Medicare Advantage Overpayments Reach Record Highs
Congressional advisers are sounding the alarm over ballooning Medicare Advantage (MA) spending. In 2026, the federal government will pay insurance companies 14% more to cover Medicare Advantage enrollees than it would cost to cover those same people under traditional Medicare. That gap translates to a staggering $76 billion surplus flowing directly to private health insurers.
Furthermore, this figure comes from the Medicare Payment Advisory Commission — better known as MedPAC — in its newly released annual report. As an independent body that advises Congress on Medicare policy, MedPAC carries significant authority. Consequently, its findings have reignited debate over whether the government is getting fair value from its Medicare Advantage contracts.
What MedPAC’s 2026 Report Reveals
A Growing Payment Gap
MedPAC’s 2026 annual report shows a widening gap between what the government pays Medicare Advantage plans and what traditional Medicare would cost for the same beneficiaries. Specifically, the 14% overpayment rate means that for every dollar spent on comparable traditional Medicare coverage, the government spends $1.14 on Medicare Advantage.
A Pattern of Overpayments
This is not a new finding. MedPAC has consistently flagged Medicare Advantage overpayments in previous annual reports as well. Nevertheless, the dollar figure keeps climbing — and in 2026, it has reached its highest recorded level. Together, these trends point to structural issues in how the government sets MA payment rates.
Why Insurers Are Paid More Than Traditional Medicare
Several factors drive the overpayment gap. First, risk scoring practices allow insurers to report enrollees as sicker than they actually are, thereby triggering higher federal payments.
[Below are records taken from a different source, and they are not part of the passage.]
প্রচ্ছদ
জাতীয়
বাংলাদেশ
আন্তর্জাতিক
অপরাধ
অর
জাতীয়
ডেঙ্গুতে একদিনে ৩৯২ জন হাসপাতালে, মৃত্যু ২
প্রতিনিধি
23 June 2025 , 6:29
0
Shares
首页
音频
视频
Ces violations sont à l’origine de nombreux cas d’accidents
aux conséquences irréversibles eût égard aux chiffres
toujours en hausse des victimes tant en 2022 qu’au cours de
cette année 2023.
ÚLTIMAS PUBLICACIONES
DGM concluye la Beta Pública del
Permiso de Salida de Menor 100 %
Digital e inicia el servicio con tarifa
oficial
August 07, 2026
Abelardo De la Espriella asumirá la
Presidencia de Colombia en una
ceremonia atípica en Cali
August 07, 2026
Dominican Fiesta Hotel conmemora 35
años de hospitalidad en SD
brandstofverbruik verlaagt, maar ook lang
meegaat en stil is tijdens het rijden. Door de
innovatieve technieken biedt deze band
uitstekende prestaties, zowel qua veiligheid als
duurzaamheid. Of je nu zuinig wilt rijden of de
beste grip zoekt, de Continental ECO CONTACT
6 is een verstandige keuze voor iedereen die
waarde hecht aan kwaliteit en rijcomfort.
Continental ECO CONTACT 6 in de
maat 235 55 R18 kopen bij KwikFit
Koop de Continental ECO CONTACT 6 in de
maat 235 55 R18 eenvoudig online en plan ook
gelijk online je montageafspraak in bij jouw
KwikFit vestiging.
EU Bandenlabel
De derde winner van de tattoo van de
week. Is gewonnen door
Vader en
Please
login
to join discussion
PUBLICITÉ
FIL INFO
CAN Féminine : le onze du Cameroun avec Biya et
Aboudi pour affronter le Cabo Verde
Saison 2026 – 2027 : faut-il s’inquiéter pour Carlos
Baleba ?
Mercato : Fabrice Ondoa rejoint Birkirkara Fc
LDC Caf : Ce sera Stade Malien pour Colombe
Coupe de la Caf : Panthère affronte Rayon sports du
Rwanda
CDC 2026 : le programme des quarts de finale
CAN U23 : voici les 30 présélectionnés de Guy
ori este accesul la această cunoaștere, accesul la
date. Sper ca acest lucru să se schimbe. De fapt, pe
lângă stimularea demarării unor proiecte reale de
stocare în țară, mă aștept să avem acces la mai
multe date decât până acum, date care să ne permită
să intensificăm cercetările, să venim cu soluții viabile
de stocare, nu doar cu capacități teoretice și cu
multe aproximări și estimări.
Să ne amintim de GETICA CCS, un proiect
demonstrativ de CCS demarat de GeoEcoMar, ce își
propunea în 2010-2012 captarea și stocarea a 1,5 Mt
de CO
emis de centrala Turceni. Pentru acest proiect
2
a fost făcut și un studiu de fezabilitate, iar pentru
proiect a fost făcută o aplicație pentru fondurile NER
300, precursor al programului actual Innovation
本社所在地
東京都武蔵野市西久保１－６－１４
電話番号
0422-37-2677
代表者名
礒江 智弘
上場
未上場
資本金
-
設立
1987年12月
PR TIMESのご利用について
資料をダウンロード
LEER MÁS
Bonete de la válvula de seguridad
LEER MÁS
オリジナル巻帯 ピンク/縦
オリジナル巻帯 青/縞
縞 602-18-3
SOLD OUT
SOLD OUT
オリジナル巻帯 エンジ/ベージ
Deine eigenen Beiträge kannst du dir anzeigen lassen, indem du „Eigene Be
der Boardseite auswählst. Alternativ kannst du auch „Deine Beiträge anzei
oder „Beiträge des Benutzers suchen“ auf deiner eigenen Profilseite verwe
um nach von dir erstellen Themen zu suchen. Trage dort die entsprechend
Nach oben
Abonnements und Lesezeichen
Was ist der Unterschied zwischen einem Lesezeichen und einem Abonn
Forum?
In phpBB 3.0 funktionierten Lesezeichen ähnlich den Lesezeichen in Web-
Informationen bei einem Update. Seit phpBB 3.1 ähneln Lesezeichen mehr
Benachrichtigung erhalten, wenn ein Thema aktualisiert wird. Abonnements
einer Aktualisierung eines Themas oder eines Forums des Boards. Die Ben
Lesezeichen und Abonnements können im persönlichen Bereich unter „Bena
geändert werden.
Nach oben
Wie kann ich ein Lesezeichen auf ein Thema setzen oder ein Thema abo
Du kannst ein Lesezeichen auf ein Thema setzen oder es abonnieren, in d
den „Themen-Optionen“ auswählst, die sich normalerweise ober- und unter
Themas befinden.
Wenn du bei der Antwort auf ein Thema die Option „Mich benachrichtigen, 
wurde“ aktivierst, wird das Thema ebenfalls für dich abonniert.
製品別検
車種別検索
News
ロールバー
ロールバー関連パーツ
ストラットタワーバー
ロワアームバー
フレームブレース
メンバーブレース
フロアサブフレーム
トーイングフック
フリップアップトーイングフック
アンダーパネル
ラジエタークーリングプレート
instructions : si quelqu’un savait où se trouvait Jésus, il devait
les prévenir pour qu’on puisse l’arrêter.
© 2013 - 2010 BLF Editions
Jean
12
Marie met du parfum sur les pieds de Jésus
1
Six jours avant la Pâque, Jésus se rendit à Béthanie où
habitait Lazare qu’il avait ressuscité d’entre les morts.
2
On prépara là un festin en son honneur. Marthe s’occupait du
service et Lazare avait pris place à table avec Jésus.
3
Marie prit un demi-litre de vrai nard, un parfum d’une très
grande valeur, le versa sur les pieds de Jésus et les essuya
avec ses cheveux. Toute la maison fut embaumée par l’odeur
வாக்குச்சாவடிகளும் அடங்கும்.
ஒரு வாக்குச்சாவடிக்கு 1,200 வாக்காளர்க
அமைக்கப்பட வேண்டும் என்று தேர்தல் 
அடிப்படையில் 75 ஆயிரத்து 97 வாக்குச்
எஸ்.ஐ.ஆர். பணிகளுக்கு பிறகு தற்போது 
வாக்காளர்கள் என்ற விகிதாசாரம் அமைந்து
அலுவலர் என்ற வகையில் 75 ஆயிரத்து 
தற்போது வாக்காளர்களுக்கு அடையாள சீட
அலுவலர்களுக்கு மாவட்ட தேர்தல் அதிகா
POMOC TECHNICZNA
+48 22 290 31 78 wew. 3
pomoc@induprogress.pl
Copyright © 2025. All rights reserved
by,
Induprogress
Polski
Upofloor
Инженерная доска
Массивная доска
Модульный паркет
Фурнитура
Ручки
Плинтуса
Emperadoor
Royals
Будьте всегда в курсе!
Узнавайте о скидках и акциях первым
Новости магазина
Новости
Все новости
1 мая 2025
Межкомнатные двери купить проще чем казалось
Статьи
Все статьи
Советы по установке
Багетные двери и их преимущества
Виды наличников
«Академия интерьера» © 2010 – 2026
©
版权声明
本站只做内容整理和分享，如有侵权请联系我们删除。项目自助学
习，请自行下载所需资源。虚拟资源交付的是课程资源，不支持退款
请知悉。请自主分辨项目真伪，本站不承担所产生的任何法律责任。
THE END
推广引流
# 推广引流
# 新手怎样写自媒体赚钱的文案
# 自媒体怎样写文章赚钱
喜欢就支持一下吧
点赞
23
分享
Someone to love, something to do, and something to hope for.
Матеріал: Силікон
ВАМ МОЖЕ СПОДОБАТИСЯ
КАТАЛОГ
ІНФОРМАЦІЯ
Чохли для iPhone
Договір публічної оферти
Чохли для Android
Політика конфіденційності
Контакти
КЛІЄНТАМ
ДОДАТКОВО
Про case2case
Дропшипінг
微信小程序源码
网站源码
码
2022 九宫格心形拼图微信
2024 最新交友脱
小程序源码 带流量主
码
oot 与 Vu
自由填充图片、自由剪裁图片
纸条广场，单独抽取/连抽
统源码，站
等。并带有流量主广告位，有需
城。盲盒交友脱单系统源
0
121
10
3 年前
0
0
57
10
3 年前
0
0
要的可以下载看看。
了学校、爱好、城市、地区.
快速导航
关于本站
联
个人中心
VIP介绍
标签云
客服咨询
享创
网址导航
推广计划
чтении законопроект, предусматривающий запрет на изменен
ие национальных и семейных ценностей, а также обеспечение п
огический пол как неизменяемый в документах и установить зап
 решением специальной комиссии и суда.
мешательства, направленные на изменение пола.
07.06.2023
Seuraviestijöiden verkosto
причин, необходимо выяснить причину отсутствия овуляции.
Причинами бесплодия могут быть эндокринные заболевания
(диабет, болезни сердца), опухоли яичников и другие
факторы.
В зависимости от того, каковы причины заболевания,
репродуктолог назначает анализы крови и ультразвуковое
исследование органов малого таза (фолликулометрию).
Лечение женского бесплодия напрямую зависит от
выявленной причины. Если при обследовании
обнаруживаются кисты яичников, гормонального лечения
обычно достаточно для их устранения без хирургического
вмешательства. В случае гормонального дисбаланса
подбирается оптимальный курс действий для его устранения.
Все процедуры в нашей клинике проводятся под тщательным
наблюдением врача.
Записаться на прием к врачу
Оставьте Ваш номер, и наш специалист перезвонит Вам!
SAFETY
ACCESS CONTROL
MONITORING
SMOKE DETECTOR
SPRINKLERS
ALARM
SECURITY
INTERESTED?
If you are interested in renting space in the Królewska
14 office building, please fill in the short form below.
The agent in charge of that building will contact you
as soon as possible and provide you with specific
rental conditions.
This practice — known as upcoding — has been a persistent concern for federal health officials and watchdog groups alike.
In addition, benchmark payment rates in many counties remain artificially high. As a result, insurers collect excess revenue even when their actual costs are lower. Moreover, Medicare Advantage plans often attract healthier enrollees, which further inflates the apparent value they deliver compared with their actual costs.
Industry Groups Fight Back Against MedPAC
Lobbying Campaigns Target MedPAC’s Credibility
Rather than address the findings, major insurance industry lobbying groups have launched an aggressive campaign against MedPAC itself. Organizations such as the Better Medicare Alliance and the Healthcare Leadership Council — both backed by health insurers — have publicly criticized MedPAC’s methodology and promoted alternative analyses.
A Call to Defund MedPAC
These groups have gone further, endorsing a recent Wall Street Journal editorial that called for MedPAC to be defunded entirely. That editorial questioned the commission’s independence and suggested its recommendations favor traditional Medicare over private plans. Industry advocates have amplified this message across Washington, lobbying the Trump administration to increase Medicare Advantage funding rather than cut it.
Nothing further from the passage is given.